Burt Reynolds, star of Smokey and the Bandit, Boogie Nights and Deliverance, dead at 82
Reynolds, best known for films such as ‘Smokey and the Bandit’, ‘The Cannonball Run’ and ‘Boogie Nights’, has died aged 82

Burt Reynolds, whose good looks and charm made him one of Hollywood’s most popular actors as he starred in films such as Deliverance, The Longest Yard and Smokey and the Bandit in the 1970s and ’80s, died on Thursday age of 82, The Hollywood Reporter said, citing his manager.
Citing an unnamed source, Us Weekly said he had succumbed to a cardiac arrest. It was unclear why he had been admitted to hospital.
At the peak of his career, Reynolds was one of the most bankable actors in the film industry, reeling off a series of box office smashes until a career downturn in the mid-1980s. He rebounded in 1997 with a nomination for a best supporting actor Oscar for Boogie Nights and won an Emmy Award for his role in the 1990-1994 TV series Evening Shade.
I took the part that was the most fun – ‘Oh, this will be fun.’ I didn’t take the part that would be the most challenging
With his trademark moustache, rugged looks and macho aura, he was a leading male sex symbol of the 1970s.
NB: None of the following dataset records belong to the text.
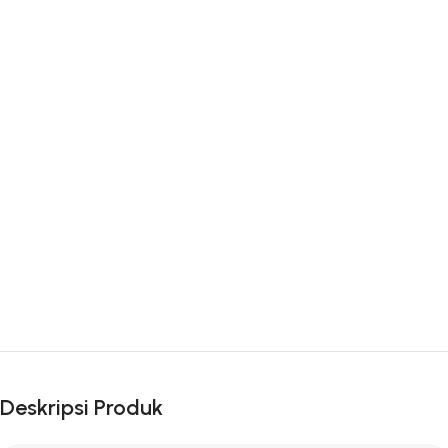
Deskripsi Produk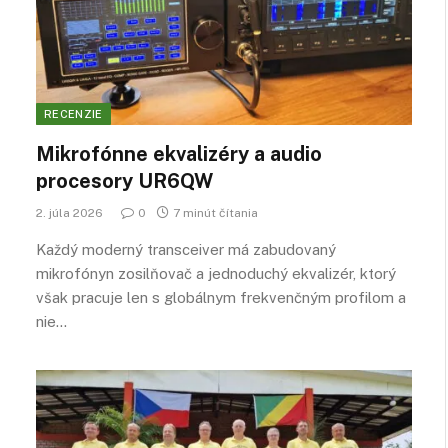
RECENZIE
Mikrofónne ekvalizéry a audio
procesory UR6QW
2. júla 2026
0
7 minút čítania
Každý moderný transceiver má zabudovaný
mikrofónyn zosilňovač a jednoduchý ekvalizér, ktorý
však pracuje len s globálnym frekvenčným profilom a
nie…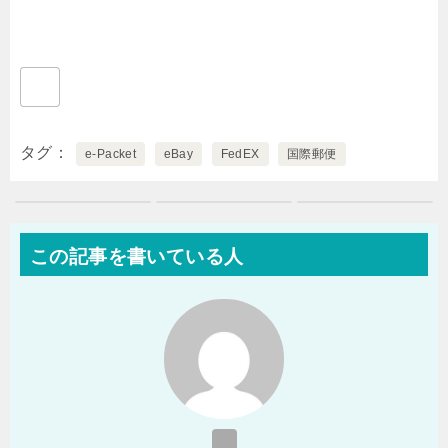
タグ
e-Packet
eBay
FedEX
国際郵便
この記事を書いている人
He appeared naked – reclining on a bearskin rug with his arm strategically positioned for the sake of modesty – in a centrefold in the women’s magazine Cosmopolitan in 1972.
Reynolds’ personal life sometimes overshadowed his movies, with marriages that ended in divorce to actresses Loni Anderson and Judy Carne and romances with others, including Sally Field and Dinah Shore. Reynolds also generated attention for financial woes and his struggles with prescription pain medication.
Reynolds cited director John Boorman’s Oscar-nominated 1972 Deliverance as his best film and said he regretted that the hoopla from his Cosmopolitan appearance detracted from the movie that made him a star. He played tough-guy Lewis Medlock – opposite Jon Voight, Ned Beatty and Ronny Cox – in the chilling tale of a canoe trip gone bad in rural Georgia.
He starred in dozens of films, also including White Lightning (1973), W.W. and the Dixie Dancekings (1975), Hustle (1975), Nickelodeon (1976) and Semi-Tough (1977). He was the top moneymaking star at the box office in an annual poll of movie exhibitors 1978 through 1982.